MORE than 950,000 premises across Scotland are now able to connect to faster fibre broadband through the Digital Scotland Superfast Broadband infrastructure build.
A £463 million partnership programme has reached the “amazing” milestone as it starts to draw to a close in its seventh year of deployment. The total includes more than 110,000 extra premises which were not originally expected to benefit.

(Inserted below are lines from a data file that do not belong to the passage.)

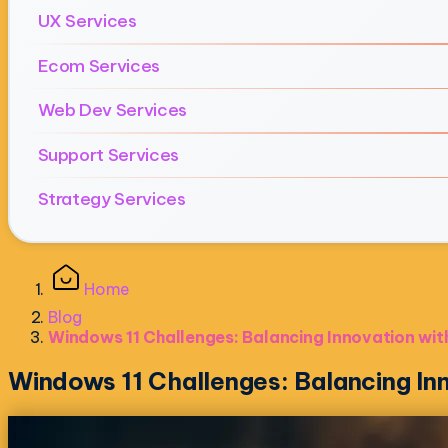
UX Services
Ecom Services
Web Dev Services
Support Services
Strategy Services
Home
Blog
Windows 11 Challenges: Balancing Innovation with
Windows 11 Challenges: Balancing Inn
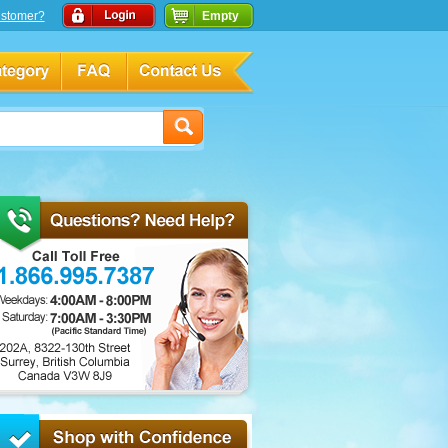
stomer?
Empty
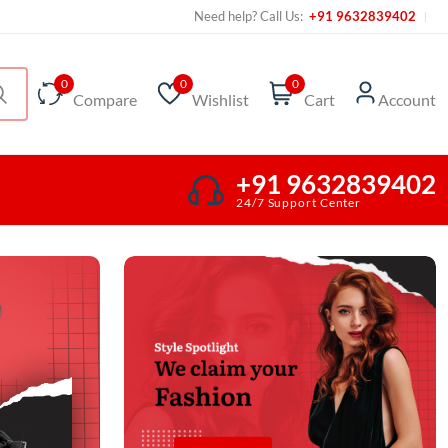
Need help? Call Us:
+91 9632839402
0
0
0
Compare
Wishlist
Cart
Account
+91 9632839402
24/7 Support Center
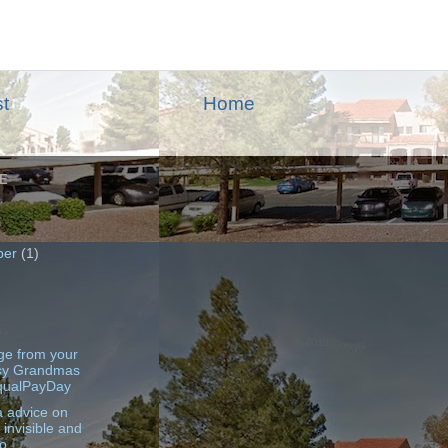
t
Home
E
ber
(1)
)
e from your
sy Grandmas
qualPayDay
 advice on
 invisible and
o ...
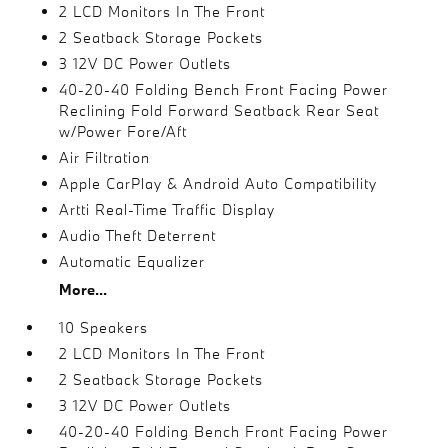
2 LCD Monitors In The Front
2 Seatback Storage Pockets
3 12V DC Power Outlets
40-20-40 Folding Bench Front Facing Power
Reclining Fold Forward Seatback Rear Seat
w/Power Fore/Aft
Air Filtration
Apple CarPlay & Android Auto Compatibility
Artti Real-Time Traffic Display
Audio Theft Deterrent
Automatic Equalizer
More...
10 Speakers
2 LCD Monitors In The Front
2 Seatback Storage Pockets
3 12V DC Power Outlets
40-20-40 Folding Bench Front Facing Power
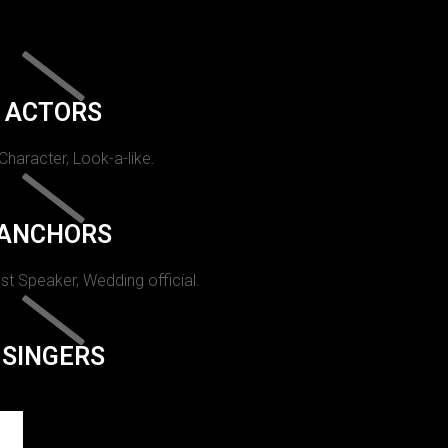
ACTORS
 Character, Look-a-like.
ANCHORS
st Speaker, Wedding official.
SINGERS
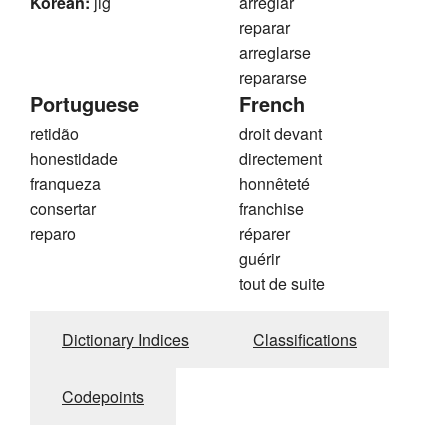
Korean:
jig
arreglar
reparar
arreglarse
repararse
Portuguese
French
retidão
droit devant
honestidade
directement
franqueza
honnêteté
consertar
franchise
reparo
réparer
guérir
tout de suite
Dictionary Indices
Classifications
Codepoints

Across the country, Openreach engineers have laid 16,730km of cable – enough to stretch to the South Pole and beyond – including 400km of sub-sea cable. Some 5078 new fibre street cabinets are now live. Before DSSB began, there were no plans for commercial fibre broadband rollout in Orkney, Shetland or the Western Isles – now more than 80% of premises in these local authorities can access fibre.
To mark the achievement, Connectivity Minister Paul Wheelhouse paid a physically distanced visit to Borders business Ridelines to hear how its superfast internet connection has helped during lockdown.
The company, based in Innerleithen, provides mountain bike courses and tuition in the Tweed Valley hills and countryside.
Wheelhouse said: “I’m delighted that the programme has far exceeded its expected delivery target at the outset and gone on to provide better broadband technology to more than 950,000 homes and businesses all over Scotland – an amazing achievement. In the Borders alone, access to superfast broadband has increased from 21% of premises in January 2014 to almost 88% now.
“Having fast and reliable internet is absolutely vital to communities across the country. That’s why it was fantastic to find out how Ridelines, an excellent local business, has been benefiting from the infrastructure delivered and that it has made such a difference to the day-to-day running of the business before and after Covid-19.”
Ridelines owner Andy Weir said: “Like any small business, the past few months have been challenging for us – but having fast, reliable broadband has helped. I’ve been able to upload blogs and videos to help keep in touch with clients. Before we had superfast broadband this would have been frustratingly impossible.”